Amid Fears for Public Safety, a German City Removes a Mock Golden Statue of the Turkish President From Their Biennale
The larger-than-life sculpture caused an outcry and required police protection after it was unveiled for the Wiesbaden Biennale.
A mock gold statue of Turkish President Recep Tayyip Erdoğan has been taken down by officials in the German city of Wiesbaden after it divided opinion and led to clashes. The controversial work by an anonymous artist, which was unveiled on Monday (August 27) as part of the Wiesbaden Biennale—this year’s edition is titled “Bad News”—soon required massive police protection. After initially defending the work to safeguard artistic freedom, the city decided last night that it should come down because of fears for the public’s safety.
Measuring 13-feet-tall and weighing two tonnes, the statue shows the Turkish politician with a raised right arm and pointed finger, which drew references to Saddam Hussein’s monument that was toppled in Bahgdad in 2003. It was soon vandalized with statements, such as “Turkish Hitler,” and “Fuck You” being graffited onto it. On Tuesday morning (August 28), despite upheaval, the city reaffirmed that the work would remain in place, but with a security presence. More police were called in to protect the work and keep the peace after reports of disputes turning violent. and by Tuesday evening, around 100 police officers and troops secured the site.
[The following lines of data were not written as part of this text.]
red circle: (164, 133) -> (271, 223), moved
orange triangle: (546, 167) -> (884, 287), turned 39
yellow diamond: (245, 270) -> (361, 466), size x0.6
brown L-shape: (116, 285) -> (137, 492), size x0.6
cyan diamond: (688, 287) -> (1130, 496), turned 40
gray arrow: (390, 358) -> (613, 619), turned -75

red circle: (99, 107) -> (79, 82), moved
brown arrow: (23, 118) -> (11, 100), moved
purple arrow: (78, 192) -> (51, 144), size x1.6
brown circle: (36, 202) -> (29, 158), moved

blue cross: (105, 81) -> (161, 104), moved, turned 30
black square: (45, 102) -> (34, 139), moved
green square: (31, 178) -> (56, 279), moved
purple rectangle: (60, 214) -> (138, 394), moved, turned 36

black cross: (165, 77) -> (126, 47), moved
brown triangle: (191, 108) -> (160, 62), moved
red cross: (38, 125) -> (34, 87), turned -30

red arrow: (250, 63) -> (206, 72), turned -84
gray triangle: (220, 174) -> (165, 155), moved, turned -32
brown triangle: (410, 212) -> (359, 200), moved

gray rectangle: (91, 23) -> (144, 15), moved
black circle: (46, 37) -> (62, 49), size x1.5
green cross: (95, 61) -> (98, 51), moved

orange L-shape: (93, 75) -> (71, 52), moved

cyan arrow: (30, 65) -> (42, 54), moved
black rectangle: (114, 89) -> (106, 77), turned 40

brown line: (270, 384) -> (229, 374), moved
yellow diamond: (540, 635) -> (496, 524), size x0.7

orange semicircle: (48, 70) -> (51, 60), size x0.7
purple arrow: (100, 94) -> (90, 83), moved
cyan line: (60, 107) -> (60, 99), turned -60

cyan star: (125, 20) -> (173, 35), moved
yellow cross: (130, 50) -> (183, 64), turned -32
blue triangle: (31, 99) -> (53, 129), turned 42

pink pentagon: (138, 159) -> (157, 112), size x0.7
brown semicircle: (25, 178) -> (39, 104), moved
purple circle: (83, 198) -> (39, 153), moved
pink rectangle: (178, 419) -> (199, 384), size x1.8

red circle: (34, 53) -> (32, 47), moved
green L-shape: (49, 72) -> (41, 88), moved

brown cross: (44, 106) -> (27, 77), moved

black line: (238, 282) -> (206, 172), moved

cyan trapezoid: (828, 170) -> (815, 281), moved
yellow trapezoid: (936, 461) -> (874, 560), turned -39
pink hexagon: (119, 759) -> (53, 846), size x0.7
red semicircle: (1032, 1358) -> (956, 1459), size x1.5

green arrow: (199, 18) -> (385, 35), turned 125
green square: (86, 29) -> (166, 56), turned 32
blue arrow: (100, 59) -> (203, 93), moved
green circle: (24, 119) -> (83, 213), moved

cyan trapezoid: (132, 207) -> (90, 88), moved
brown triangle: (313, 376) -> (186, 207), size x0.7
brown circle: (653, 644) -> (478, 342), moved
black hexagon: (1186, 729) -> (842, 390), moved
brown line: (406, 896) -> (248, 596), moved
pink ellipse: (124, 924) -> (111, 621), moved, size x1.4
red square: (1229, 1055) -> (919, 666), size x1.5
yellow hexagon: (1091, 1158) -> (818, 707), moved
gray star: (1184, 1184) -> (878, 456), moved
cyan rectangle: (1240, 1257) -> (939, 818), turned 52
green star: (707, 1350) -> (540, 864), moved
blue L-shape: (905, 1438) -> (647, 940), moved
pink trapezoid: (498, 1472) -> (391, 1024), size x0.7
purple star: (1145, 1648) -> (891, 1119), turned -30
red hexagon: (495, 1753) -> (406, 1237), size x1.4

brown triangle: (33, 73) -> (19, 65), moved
Though this restored a relative calm, by midnight on Tuesday night, the city reversed its decision and opted to remove the work.
In their official statement, the city emphasized the importance of protecting the freedom of art. However, the office pointed out that “having to protect an art installation day and night with a massive police force in order to maintain public safety and order was not proportionate.”
The artist behind the sculpture remains deliberately anonymous, mas part of the biennial’s concept. Wiesbaden State Theater director Uwe Eric Laufenberg defended the work, saying that the installation’s purpose was to provoke a debate. “In a democracy, one must tolerate all opinions,” he told German media.
Turkish-German relations have been strained in the past years, as Erdoğan has tightened his grip on the country in response to the failed military coup in 2016. There are at least 2.7 million German residents with Turkish descent, which further intensifies matters between the two countries. In 2017, German reporter Deniz Yücel was imprisoned in the country within a string of arrests of Turkish journalists. Erdoğan had also filed criminal charges against German television comedian Jan Böhmermann in 2016 over a satirical poem he included in his show that year (prosecutors later dropped the chargers). At the foot of the sculpture short-lived instalment in Wiesbaden, someone had installed a lone candle with a sign commemorating the “freedom of the press”.
The Wiesbaden Biennale runs through September 2.